In a Godless world view, the taking of human life is merely an accepted strategic means to reach a defined individual or national interest and has no morality attached to it, as morality itself is unattached to anything real beyond the material world, and the human being drifts in an evil eugenic sea, the world of population control, subject of a new book.
An excerpt from the review from The Claremont Institute.
“When historians study hubris, they usually tell stories about the dazzling, cruel, or ill-fated exploits of specific people—presidents, dictators, revolutionaries. In Fatal Misconception: The Struggle to Control World Population, Matthew Connelly, an associate professor of history at Columbia University, looks instead at an idea: controlling human reproduction. Bold in its claims and wildly arrogant in its approach, the international population control movement of the 20th century provides a stark example of the harms that can occur in the name of benevolence. As Connelly describes in this meticulously researched and well-argued study.
“Scientists and activists organized across borders to press for common norms of reproductive behavior. International and nongovernmental organizations spearheaded a worldwide campaign to reduce fertility. Together they created a new kind of global governance, in which proponents tried to control the population of the world without having to answer to anyone in particular.

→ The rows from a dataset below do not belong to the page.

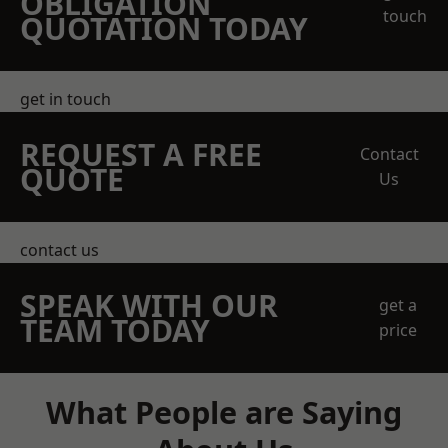
OBLIGATION
touch
QUOTATION TODAY
get in touch
REQUEST A FREE
Contact
QUOTE
Us
contact us
SPEAK WITH OUR
get a
TEAM TODAY
price
What People are Saying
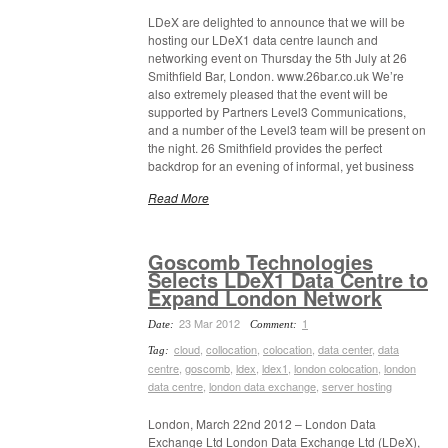
LDeX are delighted to announce that we will be
hosting our LDeX1 data centre launch and
networking event on Thursday the 5th July at 26
Smithfield Bar, London. www.26bar.co.uk We’re
also extremely pleased that the event will be
supported by Partners Level3 Communications,
and a number of the Level3 team will be present on
the night. 26 Smithfield provides the perfect
backdrop for an evening of informal, yet business
Read More
Goscomb Technologies
Selects LDeX1 Data Centre to
Expand London Network
23 Mar 2012
1
Date:
Comment:
cloud
,
collocation
,
colocation
,
data center
,
data
Tag:
centre
,
goscomb
,
ldex
,
ldex1
,
london colocation
,
london
data centre
,
london data exchange
,
server hosting
London, March 22nd 2012 – London Data
Exchange Ltd London Data Exchange Ltd (LDeX),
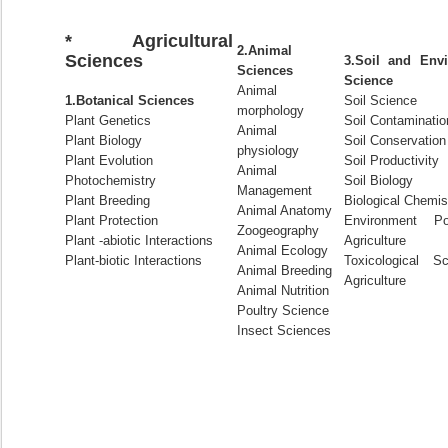
* Agricultural
2.Animal
Sciences
3.Soil and Envi
Sciences
Science
Animal
1.Botanical Sciences
Soil Science
morphology
Plant Genetics
Soil Contaminatio
Animal
Plant Biology
Soil Conservation
physiology
Plant Evolution
Soil Productivity
Animal
Photochemistry
Soil Biology
Management
Plant Breeding
Biological Chemis
Animal Anatomy
Plant Protection
Environment Pol
Zoogeography
Plant -abiotic Interactions
Agriculture
Animal Ecology
Plant-biotic Interactions
Toxicological S
Animal Breeding
Agriculture
Animal Nutrition
Poultry Science
Insect Sciences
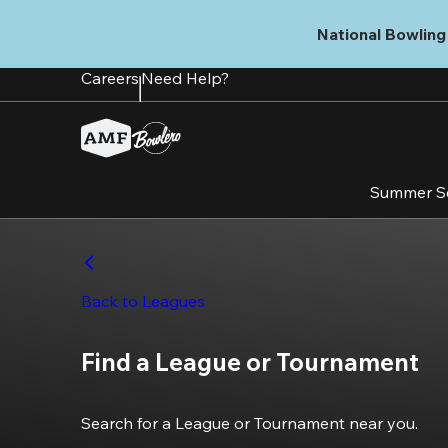
Skip
to
National Bowling 
main
content
Careers
Need Help?
Summer S
Back to Leagues
Find a League or Tournament
Search for a League or Tournament near you.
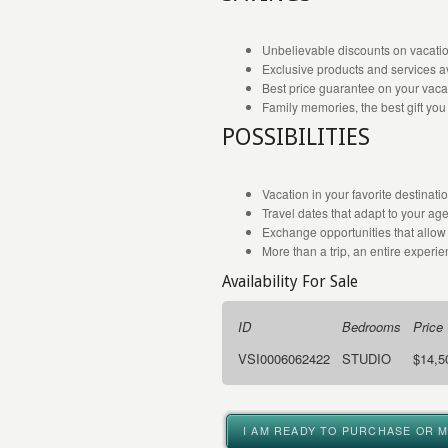
Unbelievable discounts on vacatio
Exclusive products and services av
Best price guarantee on your vaca
Family memories, the best gift you
POSSIBILITIES
Vacation in your favorite destinat
Travel dates that adapt to your ag
Exchange opportunities that allow 
More than a trip, an entire experien
Availability For Sale
ID
Bedrooms
Price
VSI0006062422
STUDIO
$14,5
I AM READY TO PURCHASE OR 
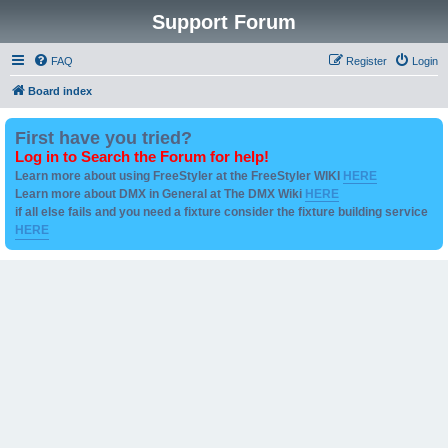
Support Forum
FAQ
Register
Login
Board index
First have you tried?
Log in to Search the Forum for help!
Learn more about using FreeStyler at the FreeStyler WIKI
HERE
Learn more about DMX in General at The DMX Wiki
HERE
if all else fails and you need a fixture consider the fixture building service
HERE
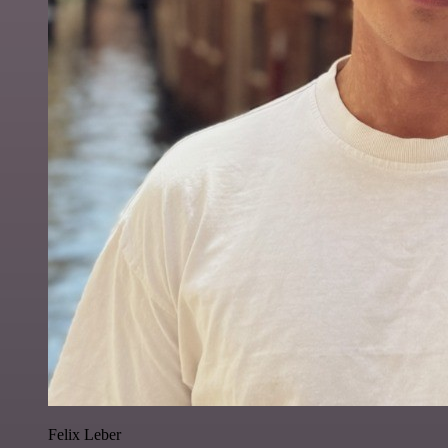
Felix Leber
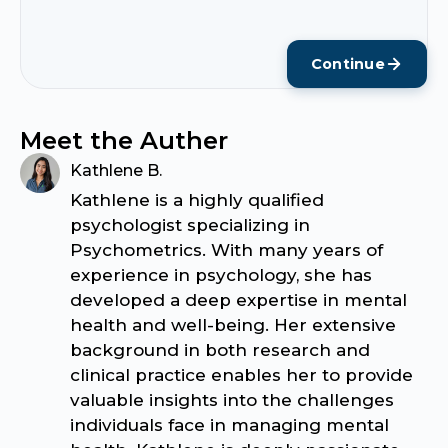
Continue
Meet the Auther
Kathlene B.
Kathlene is a highly qualified
psychologist specializing in
Psychometrics. With many years of
experience in psychology, she has
developed a deep expertise in mental
health and well-being. Her extensive
background in both research and
clinical practice enables her to provide
valuable insights into the challenges
individuals face in managing mental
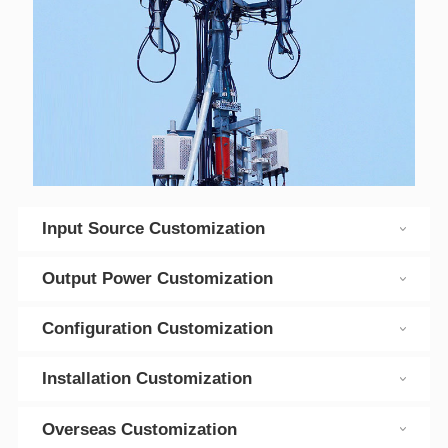
Input Source Customization
Output Power Customization
Configuration Customization
Installation Customization
Overseas Customization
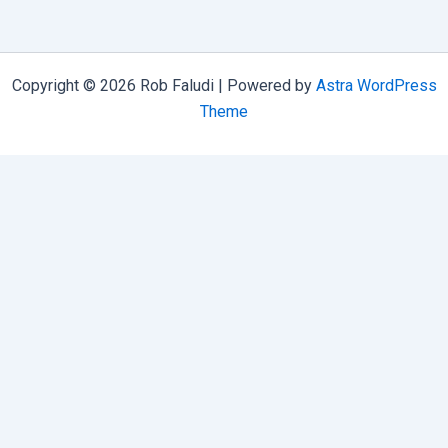
Kit
Copyright © 2026 Rob Faludi | Powered by
Astra WordPress
Theme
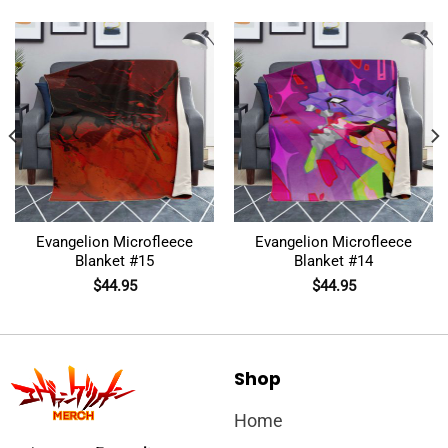
Evangelion Microfleece
Evangelion Microfleece
Blanket #15
Blanket #14
$
44.95
$
44.95
Shop
Home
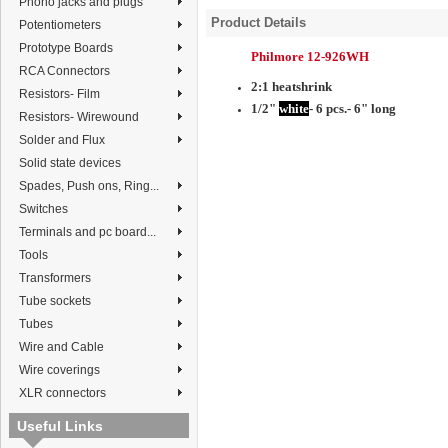
Phono jacks and plugs
Product Details
Potentiometers
Prototype Boards
Philmore 12-926WH
RCA Connectors
2:1 heatshrink
Resistors- Film
1/2"
white
- 6 pcs.- 6" long
Resistors- Wirewound
Solder and Flux
Solid state devices
Spades, Push ons, Ring...
Switches
Terminals and pc board...
Tools
Transformers
Tube sockets
Tubes
Wire and Cable
Wire coverings
XLR connectors
Useful Links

“As Connelly tells it, the population control movement faced the perverse challenge of trying to reverse an extraordinary human achievement: "In the last century, humanity has experienced more than twice as great a gain in longevity as in the previous two thousand centuries, and more than four times the growth in population." But with rapid growth in population came fears of social disruption and food scarcity. The "misery and the fear of misery" caused by overpopulation that mathematician Thomas Malthus first described in 1798 remained a constant concern in Europe and the U.S. During the late 19th century, these anxieties fueled the drive to categorize and make systematic a world that seemed out of control; among the most popular ways of doing this was dividing the world up into different ethnic or racial groups, some deemed more favorable than others. In the United States, fears of "race suicide," an influx of immigrants from Asia and Southern and Eastern Europe, and concerns about the growth of the so-called feebleminded population at home led to the embrace of eugenics, the movement to improve the human race through better breeding practices.
“In the 1920s, efforts by activists to organize a birth control movement gained traction, and advocates of population control eventually supplanted eugenicists as the more effective voices for limiting reproduction, Connelly argues. By the ‘30s, the phrase "family planning" became popular, and the global economic crisis prompted more converts to the idea that overpopulation was a definite peril. As Connelly reminds us, during the Depression, "birth control was one of the few American industries to prosper, serving a $250 million market by 1938." And with many more people relying on government assistance, the notion that the state and its experts should have a greater say in who should and should not reproduce began to gain acceptance. In other words: don't breed if the state is the hand that feeds you. By 1937, even the staid American Medical Association had approved family planning.
“One of the strengths of Connelly's history is its global scope, and as he demonstrates, India soon became the proving ground—and often the exploitative laboratory—for many population theories in circulation. American birth control activist Margaret Sanger famously debated Gandhi in the ‘30s and traveled the Indian countryside dispensing her wisdom and hawking a contraceptive foam powder she had never bothered to have tested, even on animals, before distributing it to clinics in India. By the ‘40s, Connelly writes, "Innumerable Americans and Europeans...traveled to India, witnessed ‘overpopulation' firsthand, and returned ashen-faced, suitably appalled, to tell others of their experience." As one British colonial administrator bluntly put it, in India, "The people multiply like rabbits and die like flies." Despite concerted efforts to control reproduction, however, activists were flummoxed that "even the poorest people could not be relied upon to want fewer children." In the decades to come, population control enthusiasts willfully ignored this lesson.”